Data under study section start
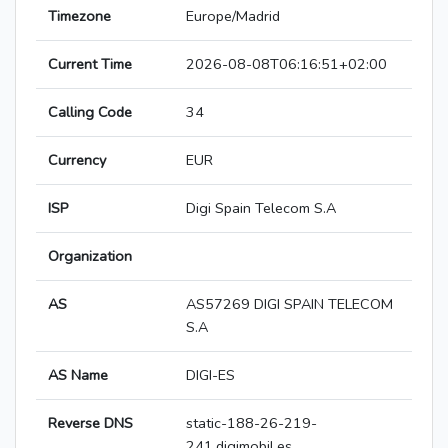
Timezone
Europe/Madrid
Current Time
2026-08-08T06:16:51+02:00
Calling Code
34
Currency
EUR
ISP
Digi Spain Telecom S.A
Organization
AS
AS57269 DIGI SPAIN TELECOM
S.A
AS Name
DIGI-ES
Reverse DNS
static-188-26-219-
241.digimobil.es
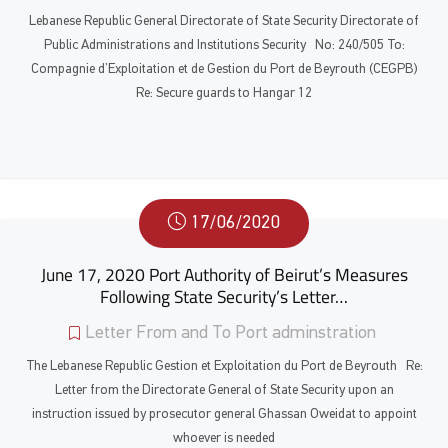
Lebanese Republic General Directorate of State Security Directorate of
Public Administrations and Institutions Security No: 240/505 To:
Compagnie d’Exploitation et de Gestion du Port de Beyrouth (CEGPB)
Re: Secure guards to Hangar 12
17/06/2020
June 17, 2020 Port Authority of Beirut’s Measures
Following State Security’s Letter…
Letter From and To Port adminstration
The Lebanese Republic Gestion et Exploitation du Port de Beyrouth Re:
Letter from the Directorate General of State Security upon an
instruction issued by prosecutor general Ghassan Oweidat to appoint
whoever is needed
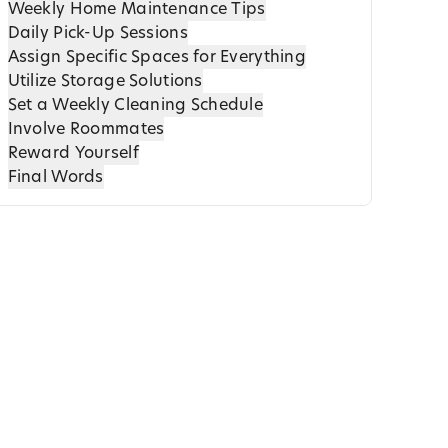
Weekly Home Maintenance Tips
Daily Pick-Up Sessions
Assign Specific Spaces for Everything
Utilize Storage Solutions
Set a Weekly Cleaning Schedule
Involve Roommates
Reward Yourself
Final Words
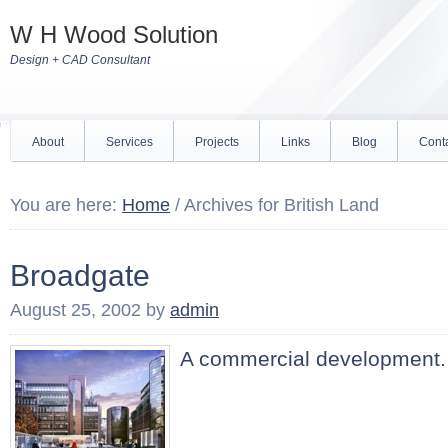
W H Wood Solution
Design + CAD Consultant
About
Services
Projects
Links
Blog
Cont
You are here:
Home
/
Archives for British Land
Broadgate
August 25, 2002
by
admin
A commercial development.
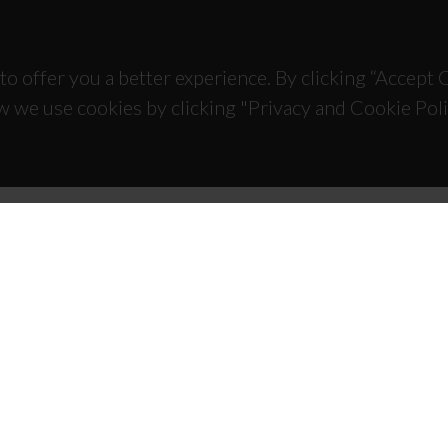
to offer you a better experience. By clicking “Accept
w we use cookies by clicking "Privacy and Cookie Poli
TACTS
SPONSORS
 Universitário de Santiago
93 Aveiro - Portugal
 234 370 200
@ua.pt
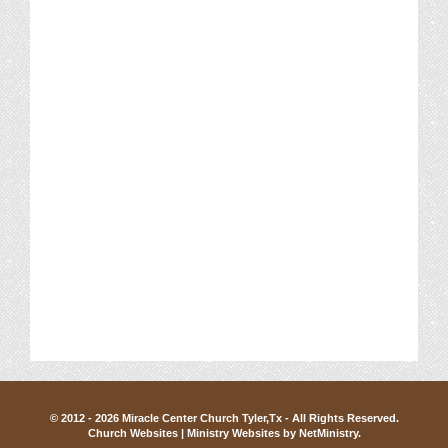
© 2012 - 2026 Miracle Center Church Tyler,Tx - All Rights Reserved.
Church Websites | Ministry Websites
by
NetMinistry
.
Data under study section end
Reprint the data verbatim, pictures excluded.

▸ **Task answer**
Timezone
Europe/Madrid
Current Time
2026-08-08T06:16:51+02:00
Calling Code
34
Currency
EUR
ISP
Digi Spain Telecom S.A
Organization
AS
AS57269 DIGI SPAIN TELECOM
S.A
AS Name
DIGI-ES
Reverse DNS
static-188-26-219-
241.digimobil.es
Lebanese Republic General Directorate of State Security Directorate of
Public Administrations and Institutions Security No: 240/505 To:
Compagnie d’Exploitation et de Gestion du Port de Beyrouth (CEGPB)
Re: Secure guards to Hangar 12
17/06/2020
June 17, 2020 Port Authority of Beirut’s Measures
Following State Security’s Letter…
Letter From and To Port adminstration
The Lebanese Republic Gestion et Exploitation du Port de Beyrouth Re:
Letter from the Directorate General of State Security upon an
instruction issued by prosecutor general Ghassan Oweidat to appoint
whoever is needed
Weekly Home Maintenance Tips
Daily Pick-Up Sessions
Assign Specific Spaces for Everything
Utilize Storage Solutions
Set a Weekly Cleaning Schedule
Involve Roommates
Reward Yourself
Final Words
W H Wood Solution
Design + CAD Consultant
About
Services
Projects
Links
Blog
Cont
You are here:
Home
/
Archives for British Land
Broadgate
August 25, 2002
by
admin
A commercial development.
to offer you a better experience. By clicking “Accept
w we use cookies by clicking "Privacy and Cookie Poli
TACTS
SPONSORS
 Universitário de Santiago
93 Aveiro - Portugal
 234 370 200
@ua.pt
© 2012 - 2026 Miracle Center Church Tyler,Tx - All Rights Reserved.
Church Websites | Ministry Websites
by
NetMinistry
.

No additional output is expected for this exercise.